Evaluation of alternative diluents for clinical use of collagenase clostridium histolyticum (CCH‐aaes)

BACKGROUND: Collagenase clostridium histolyticum (CCH‐aesthetic formulation [CCH‐aaes]; QWO™ [Endo Aesthetics, Malvern PA, USA] is approved as a subcutaneous injection for treatment of cellulite. In the aesthetic practice, dilution of marketed products is commonly employed to tailor treatments to individual patients or off‐label locations. Dilution beyond the 0.23 mg/ml achievable with the proprietary diluent supplied with the CCH‐aaes lyophilized powder requires diluents readily available in clinic. AIM: To characterize the functionality and stability of CCH‐aaes when reconstituted and/or diluted with alternative diluents, including normal saline, bacteriostatic saline, and/or proprietary diluent. PATIENTS/METHODS: Each dilution was assessed for purity using sodium dodecyl sulfate polyacrylamide gel electrophoresis (SDS PAGE), activity using collagenase (AUX‐I) and gelatinase (AUX‐II) assays, and aggregation using size‐exclusion chromatography. RESULTS: When reconstituted with either saline or proprietary diluent, and diluted with proprietary diluent or saline, purity, activity, and stability of CCH‐aaes is maintained for up to 24 h at 5°C or 25°C. In contrast, use of bacteriostatic saline to reconstitute and/or dilute CCH‐aaes results in up to a 40% decrease in activity and aggregation of 5.3% of CCH‐aaes protein.
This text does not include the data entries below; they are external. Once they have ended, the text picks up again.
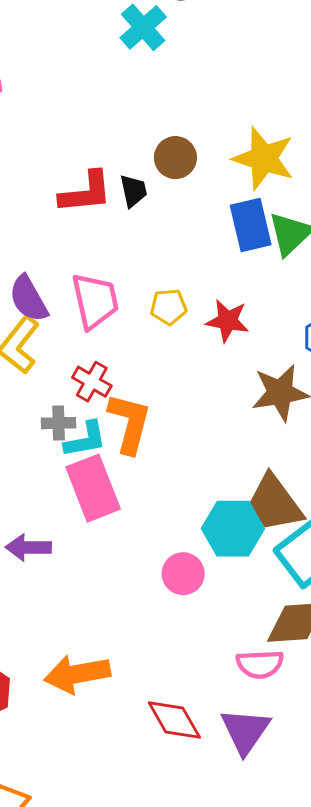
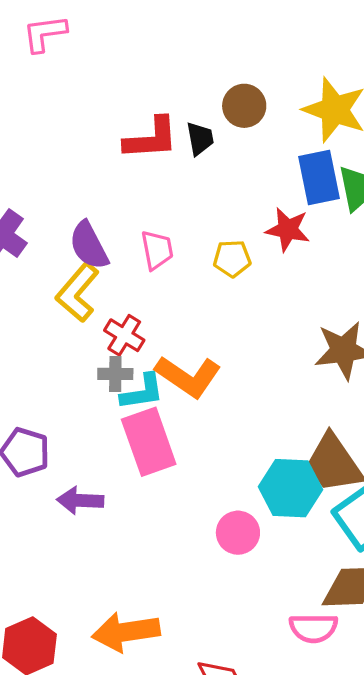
pink trapezoid: (95, 301) -> (157, 250), size x0.7
red star: (228, 321) -> (288, 229), moved
red cross: (92, 382) -> (124, 335), moved
orange L-shape: (130, 423) -> (188, 376), turned 108

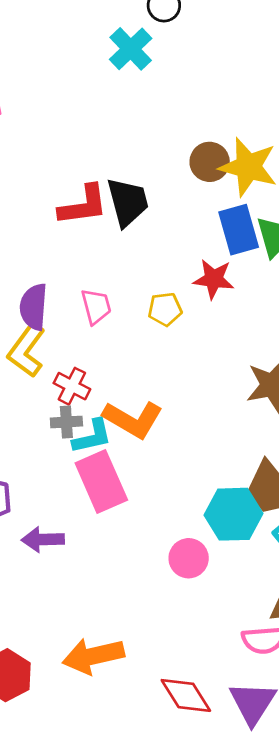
brown circle: (244, 106) -> (210, 162), moved
black trapezoid: (200, 138) -> (128, 202), size x1.6
purple semicircle: (89, 245) -> (34, 307), turned 36

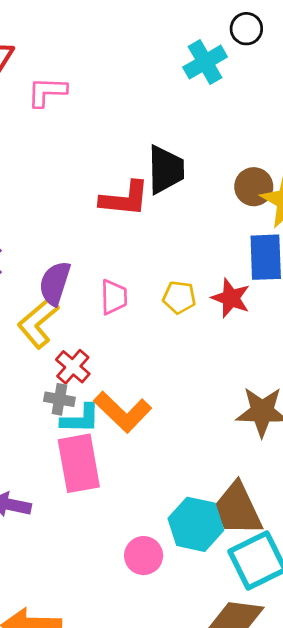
black trapezoid: (128, 202) -> (166, 170), moved
yellow pentagon: (165, 309) -> (179, 297), moved

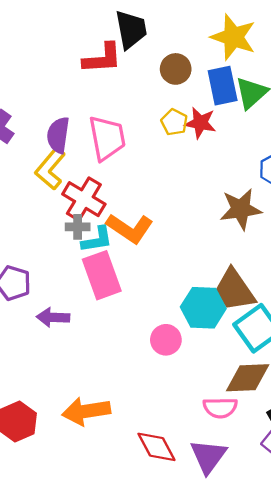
brown circle: (254, 187) -> (176, 69), moved
pink trapezoid: (114, 297) -> (107, 138), size x1.6
yellow pentagon: (179, 297) -> (174, 122), moved, turned 30
red cross: (73, 367) -> (84, 199), size x1.5

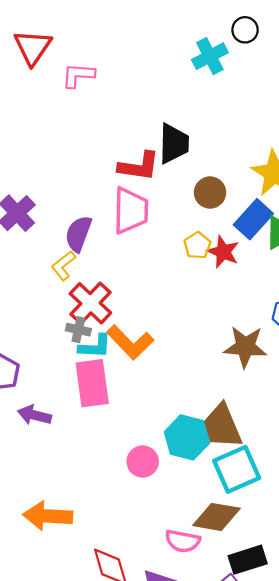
blue rectangle: (223, 86) -> (253, 219), turned 42
pink trapezoid: (107, 138) -> (131, 210), moved
yellow L-shape: (50, 169) -> (63, 266), size x0.7

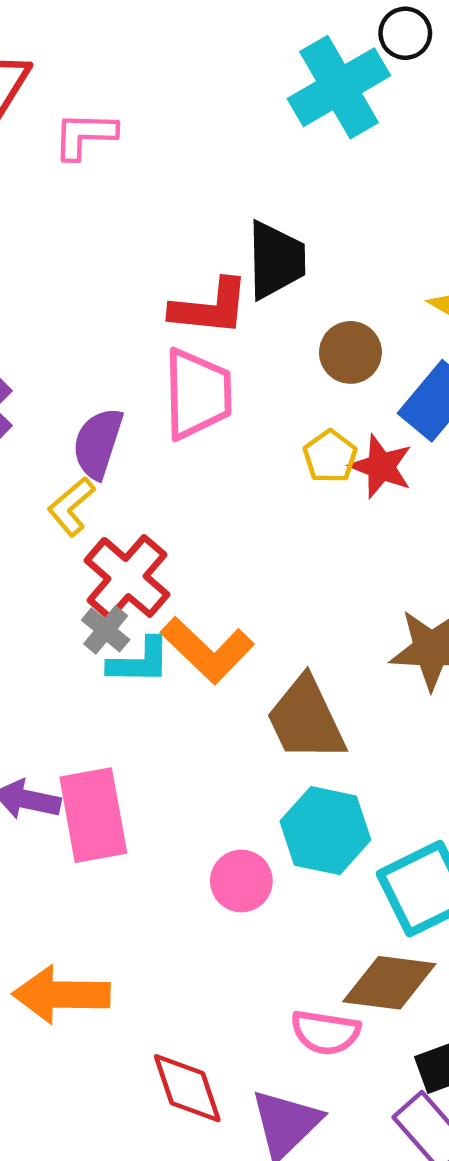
cyan cross: (210, 56) -> (339, 87), size x1.4
gray cross: (78, 330) -> (106, 630), turned 30
pink rectangle: (92, 383) -> (93, 815), moved
brown trapezoid: (222, 426) -> (306, 719), moved

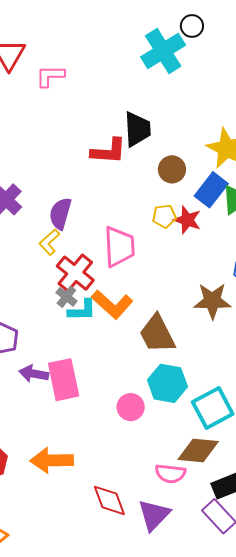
pink trapezoid: (198, 394) -> (119, 247), moved
yellow pentagon: (330, 456) -> (164, 216), turned 30

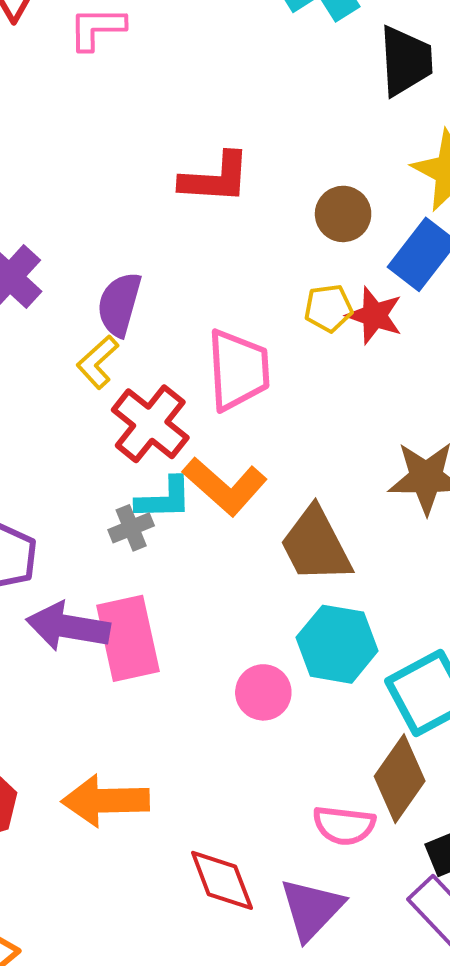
black trapezoid: (137, 129) -> (406, 61), moved
gray cross: (66, 297) -> (131, 528), moved, turned 30
purple arrow: (34, 374) -> (68, 627), size x1.4
brown diamond: (198, 450) -> (400, 779), turned -60

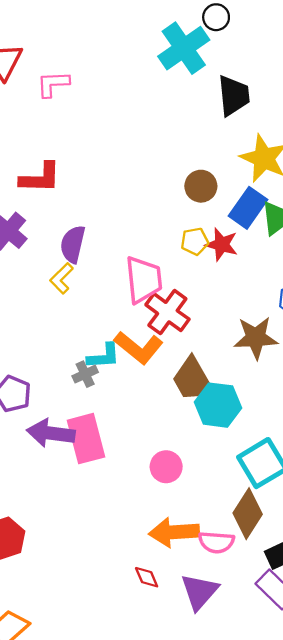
red L-shape: (215, 178) -> (40, 178), moved
red cross: (150, 424) -> (167, 312), moved
cyan hexagon: (337, 644) -> (218, 405), moved
orange arrow: (105, 801) -> (174, 532), moved
red diamond: (222, 880) -> (147, 577), size x0.6

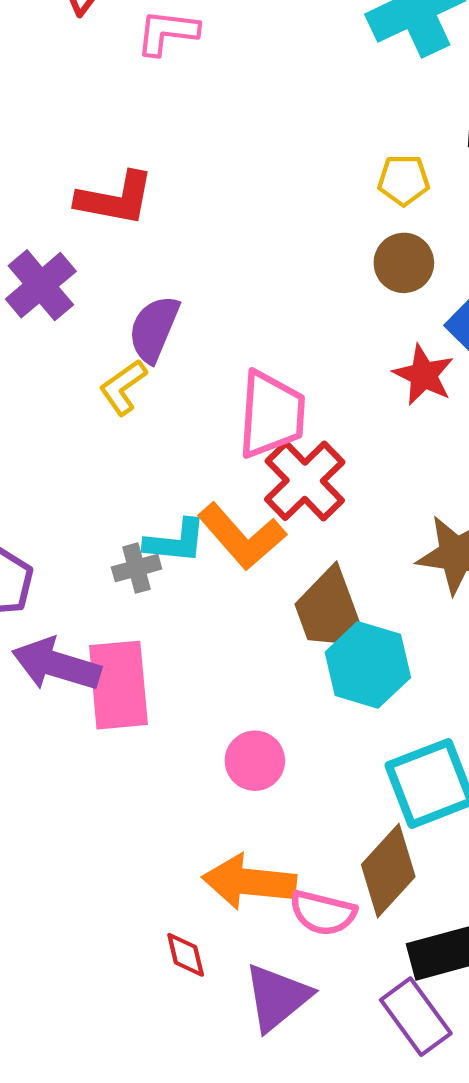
yellow pentagon: (195, 241) -> (404, 180), moved

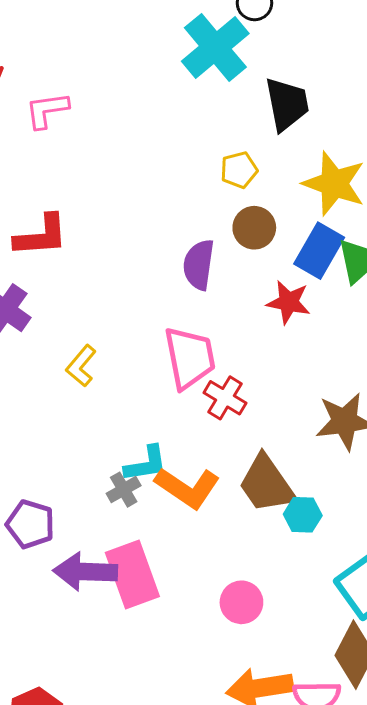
purple semicircle: (154, 329) -> (199, 265), moved
red cross: (305, 481) -> (225, 398), size x0.7
orange L-shape: (242, 536) -> (187, 488), moved
cyan hexagon: (368, 665) -> (303, 515), size x0.6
Importantly, inclusion of 2% lidocaine and 1:200 000 epinephrine does not negatively impact CCH‐aaes purity, concentration, or activity for up to 24 h at 5°C or 25°C. CONCLUSIONS: From an efficacy and safety perspective, CCH‐aaes must not be/should not be reconstituted and/or diluted with bacteriostatic saline to avoid injection of protein aggregates. Ideally, CCH‐aaes should be reconstituted in proprietary diluent: further dilution with normal saline and addition of lidocaine and epinephrine is acceptable.